Agency: From Text to Action
The next steps for Digit involve giving it a form of self-powered locomotion, such as walking, and having the LLM perform actions based on commands. On their own, LLMs cannot perform actions. They simply generate text responses based on input. However, adjustments and add-ons can be made that allow such systems to take action. For example, ChatGPT already has several third-party plugins that can perform actions, such as fetching local weather information. The LLM recognizes the intent of the query, such as, “What’s the weather like in Denver, Colorado?” and makes the appropriate API call using the plugin. (We’ll look at some very recent developments in function calling, below.)
At the moment, Digit can identify specific phrases using its STT library, but the recorded phrase must exactly match the expected phrase. For example, you couldn’t say “What’s the weather like?” when the expected phrase is “Tell me the local weather forecast.” A well-trained LLM, however, could infer that intention. Moss and I plan to experiment with Ollama and Llama3:8b to add such intention and command recognition.
The code for hopper-chat is open source and can be found on GitHub. Follow along with us as we make Digit even more capable.
DIY Robot Makers
Science fiction is overflowing with shiny store-bought robots and androids created by mega corporations and the military. We’re more inspired by the DIY undercurrent — portrayals of solo engineers cobbling together their own intelligent and helpful companions. We’ve always believed this day would come, in part because we’ve seen it so many times on screen. —Keith Hammond
- Dr. Tenma and Toby/Astro (Astro Boy manga, anime, and films, 1952–2014)
- J.F. Sebastian and his toys Kaiser and Bear (Blade Runner, 1982)

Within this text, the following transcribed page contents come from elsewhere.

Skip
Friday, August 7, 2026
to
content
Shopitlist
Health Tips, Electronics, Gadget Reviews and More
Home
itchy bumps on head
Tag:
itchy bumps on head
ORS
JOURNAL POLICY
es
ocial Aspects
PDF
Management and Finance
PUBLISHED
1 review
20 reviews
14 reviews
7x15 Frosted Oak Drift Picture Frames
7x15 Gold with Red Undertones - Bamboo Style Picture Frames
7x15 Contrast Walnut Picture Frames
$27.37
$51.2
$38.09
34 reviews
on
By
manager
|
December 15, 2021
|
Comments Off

- Wallace and his Techno-Trousers (Wallace & Gromit: The Wrong Trousers, 1993)
- Anakin Skywalker and C-3PO (Star Wars: The Phantom Menace, 1999)

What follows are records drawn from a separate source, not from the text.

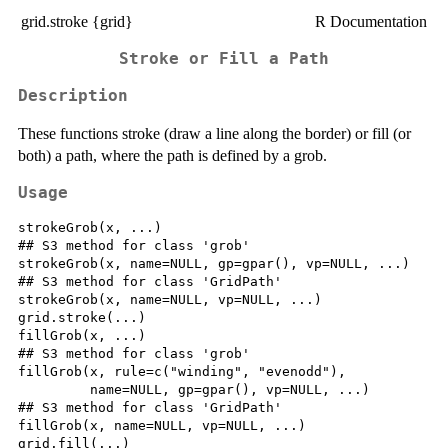
grid.stroke {grid}
R Documentation
Stroke or Fill a Path
Description
These functions stroke (draw a line along the border) or fill (or
both) a path, where the path is defined by a grob.
Usage
strokeGrob(x, ...)

## S3 method for class 'grob'

strokeGrob(x, name=NULL, gp=gpar(), vp=NULL, ...)

## S3 method for class 'GridPath'

strokeGrob(x, name=NULL, vp=NULL, ...)

grid.stroke(...)

fillGrob(x, ...)

## S3 method for class 'grob'

fillGrob(x, rule=c("winding", "evenodd"),

         name=NULL, gp=gpar(), vp=NULL, ...)

## S3 method for class 'GridPath'

fillGrob(x, name=NULL, vp=NULL, ...)

grid.fill(...)
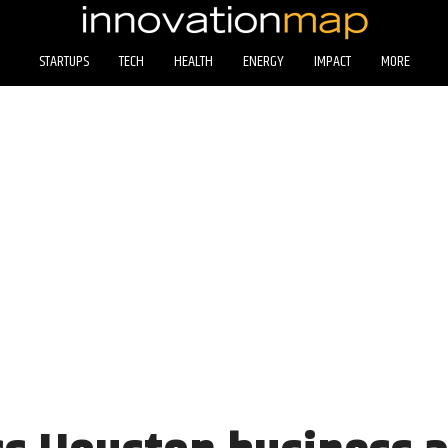
STARTUPS
TECH
HEALTH
ENERGY
IMPACT
MORE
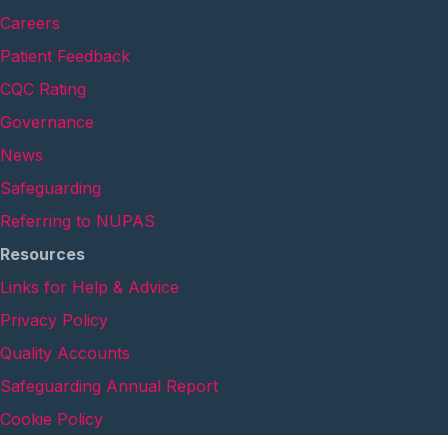
Careers
Patient Feedback
CQC Rating
Governance
News
Safeguarding
Referring to NUPAS
Resources
Links for Help & Advice
Privacy Policy
Quality Accounts
Safeguarding Annual Report
Cookie Policy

- Sheldon J. Plankton and Karen (Spongebob Squarepants, 1999–2024)
- Dr. Heinz Doofenshmirtz and Norm (Phineas and Ferb, 2008–2024)
- The Scientist and 9 (9, 2009)
- Charlie Kenton and Atom (Real Steel, 2011)
- Tadashi Hamada and Baymax (Big Hero 6, 2014)
- Simone Giertz and her Shitty Robots (YouTube, 2016–2018)
- Kuill and IG-11 (The Mandalorian, 2019)
- Finch and Jeff (Finch, 2021)
- Brian and Charles (Brian and Charles, 2022)
Roll Your Own Local LLM Chatbot
I will walk you through the process of running an LLM on a Raspberry Pi. I specifically chose the Raspberry Pi 5 due to its increased computational power. LLMs are notoriously complex, so earlier versions of the Pi might need several minutes to produce an answer, even from relatively small LLMs. My Pi 5 had 8GB RAM; these LLMs may not run with less.